The most important nuance is that not all social contact is equal, and the quality of the interaction matters more than the quantity. The editorial on “Zoom fatigue” — while lacking original data — identifies a real mechanism: videoconferencing causes higher cognitive load because you’re processing non-verbal cues without normal body language, maintaining constant eye contact, and watching yourself on screen. The author suggests that audio-only breaks and reducing on-screen face size can mitigate exhaustion. If your social habit is a daily Zoom call, you might be making things worse, not better.

The L2 instruction meta-analysis (49 studies, ~2,300 learners) found that explicit teaching methods were roughly twice as effective as implicit methods for language learning. The implication for social habits: if you’re trying to learn a new social skill (e.g., how to make small talk, how to give a compliment), you need explicit instruction and practice — not just exposure. “Just put yourself out there” is implicit. “Here’s a script for three conversation starters, practice them with one person today” is explicit.

The exercise study (n=49 adolescent females with depression) found that an 8-week group jogging program (five 50-minute sessions per week at 60–70% max heart rate) significantly reduced depressive symptoms and stress hormones — but these effects reversed when participants stopped. Social habits are maintenance behaviours, not one-time fixes.

The BASIL+ trial also had a 96.1% White sample. We don’t know if these effects generalize across cultures or socioeconomic backgrounds. The app meta-analysis excluded people with severe mental illness. If you’re in that category, these findings may not apply to you.

Practical implications

  • Schedule a structured, recurring social activity with a clear goal. The BASIL+ trial used up to eight weekly sessions of 30–45 minutes. That’s a minimum dose. Don’t just “try to be more social.” Pick a specific activity (e.g., a weekly phone call with a friend where you discuss one thing you accomplished and one thing you’re grateful for) and do it at the same time each week.

  • Fix your sleep before you fix your social life. The OASIS trial showed that improving sleep reduces paranoia and hallucinations with effect sizes of d=0.19 and d=0.24. If you’re sleeping less than 6 hours or waking frequently, your social perception is likely distorted. Use a digital CBT-I programme (like Sleepio, which was used in the trial) for 6 weeks before investing energy in social skills training.

  • Use audio-only calls for deep conversations. The Zoom fatigue editorial suggests that videoconferencing increases cognitive load due to constant eye contact and self-view. For emotionally demanding conversations, switch to audio-only. Save video for low-stakes check-ins.

Design your own experiment

What to test: Whether a weekly, structured, 30-minute phone call with a friend or family member reduces your depression or anxiety scores compared to your baseline.

How long to run it: 8 weeks minimum. The BASIL+ trial used up to 8 sessions, and the exercise study showed effects at 8 weeks.

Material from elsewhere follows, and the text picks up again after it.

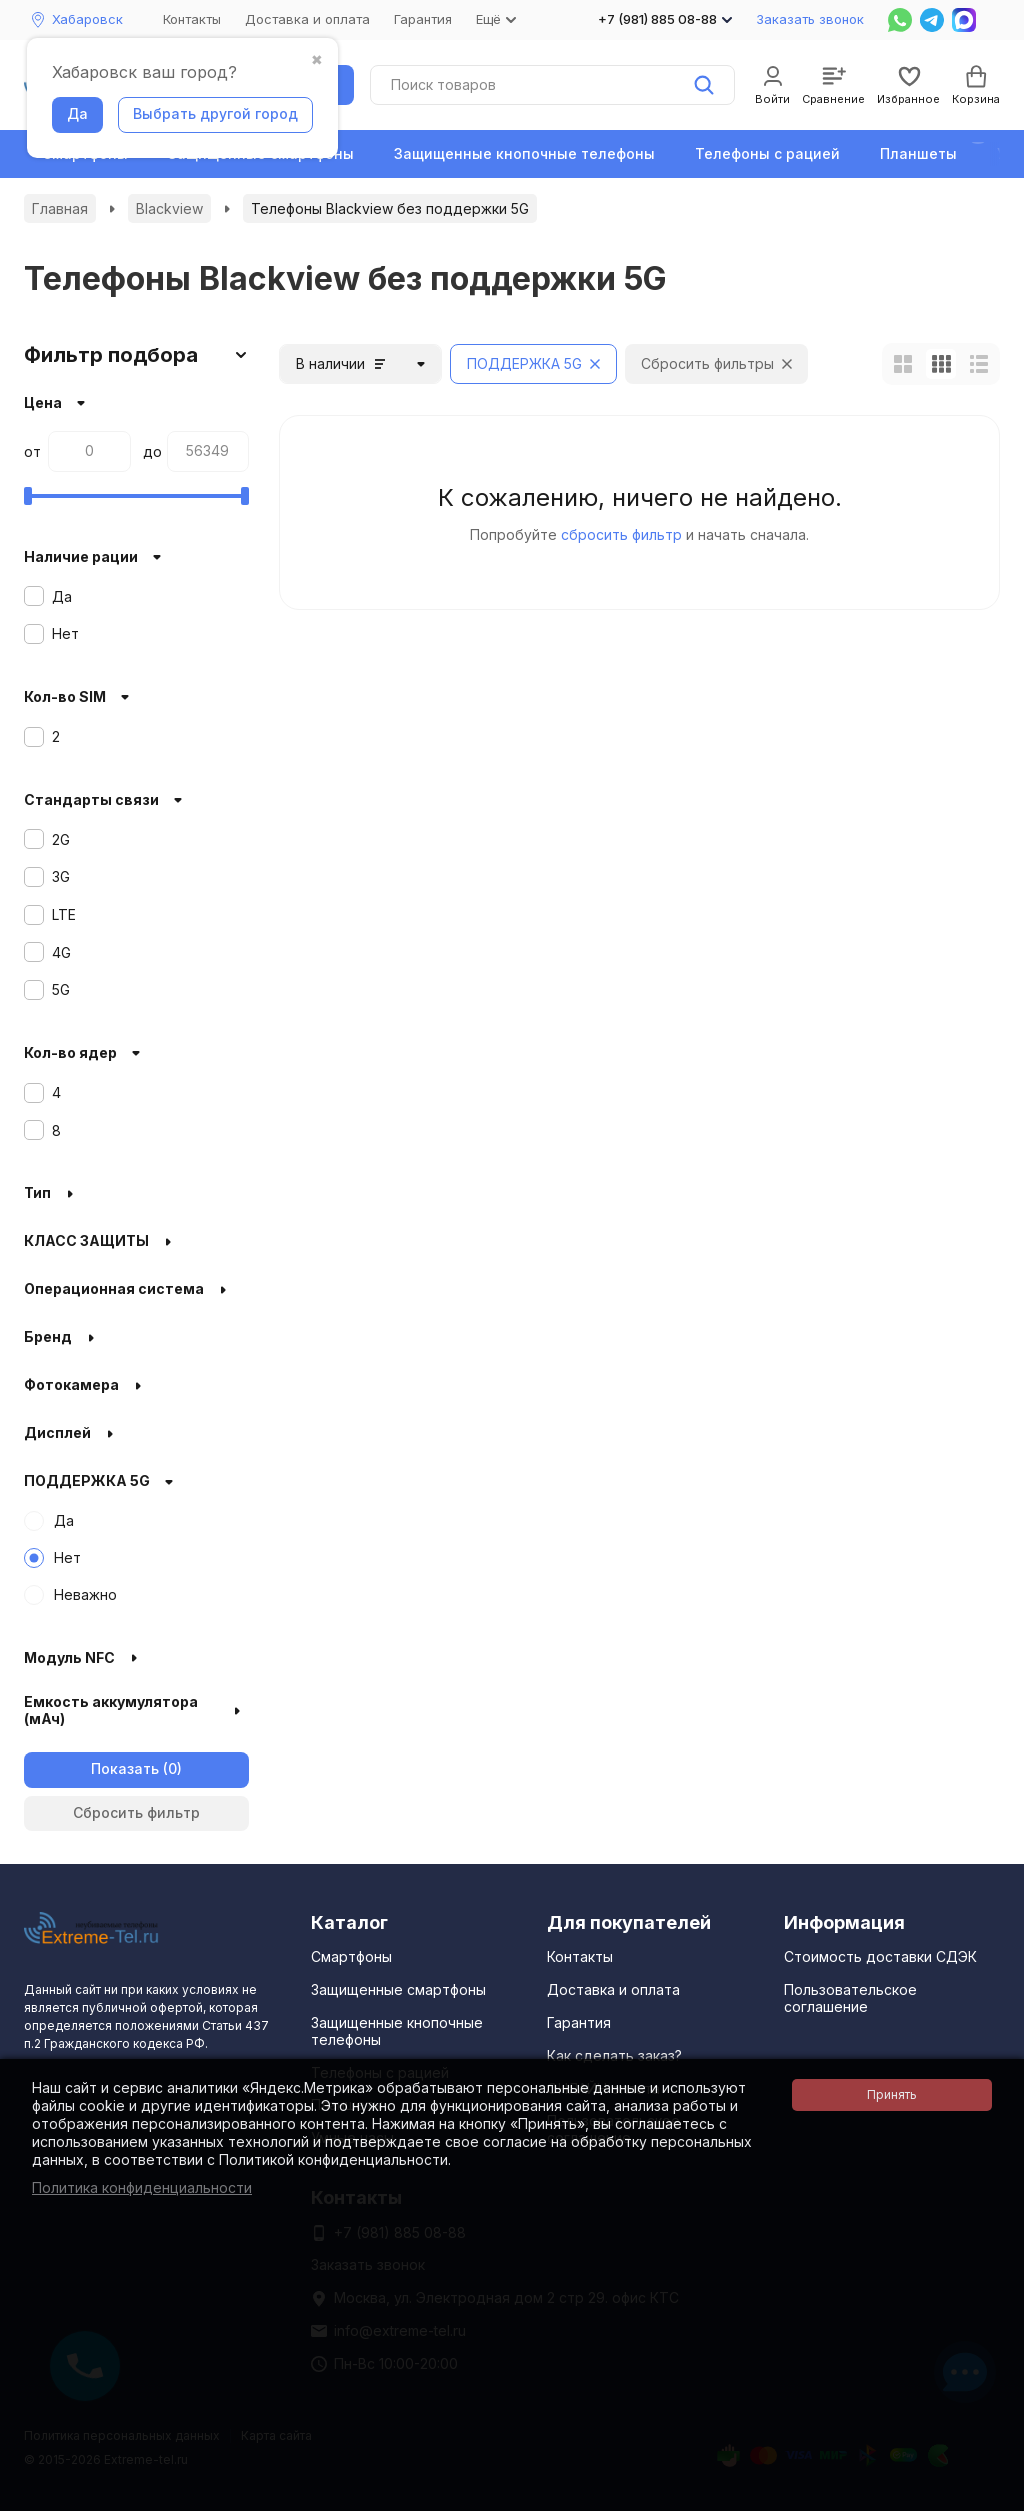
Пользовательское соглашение (850, 1998)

Shorter than that and you’re measuring novelty, not habit.

What to measure: Your PHQ-9 score (depression) and GAD-7 score (anxiety) once per week, at the same time of day. Both are free, validated, and take 2 minutes to complete. Track them in a spreadsheet. Also track your sleep quality (use a 1–10 scale each morning) and your social satisfaction (1–10 scale after each call).

What confound to watch for: The biggest confound is life events. If you start a new job, end a relationship, or experience a major stressor during the 8 weeks, your data will be noisy. Note these events in your log. Also watch for the “reverse causation” trap: if you feel better, you might call people more. The intervention is the scheduled call, not the spontaneous one. Stick to the schedule.

What a positive result looks like: A consistent decrease of at least 2 points on the PHQ-9 (the minimal clinically important difference) from your baseline average in weeks 1–2 to your average in weeks 7–8. A decrease of 1.7 points (the BASIL+ effect) is a realistic target. If you see no change, try switching to an in-person activity (e.g., a weekly walking meeting) or adding a sleep intervention first.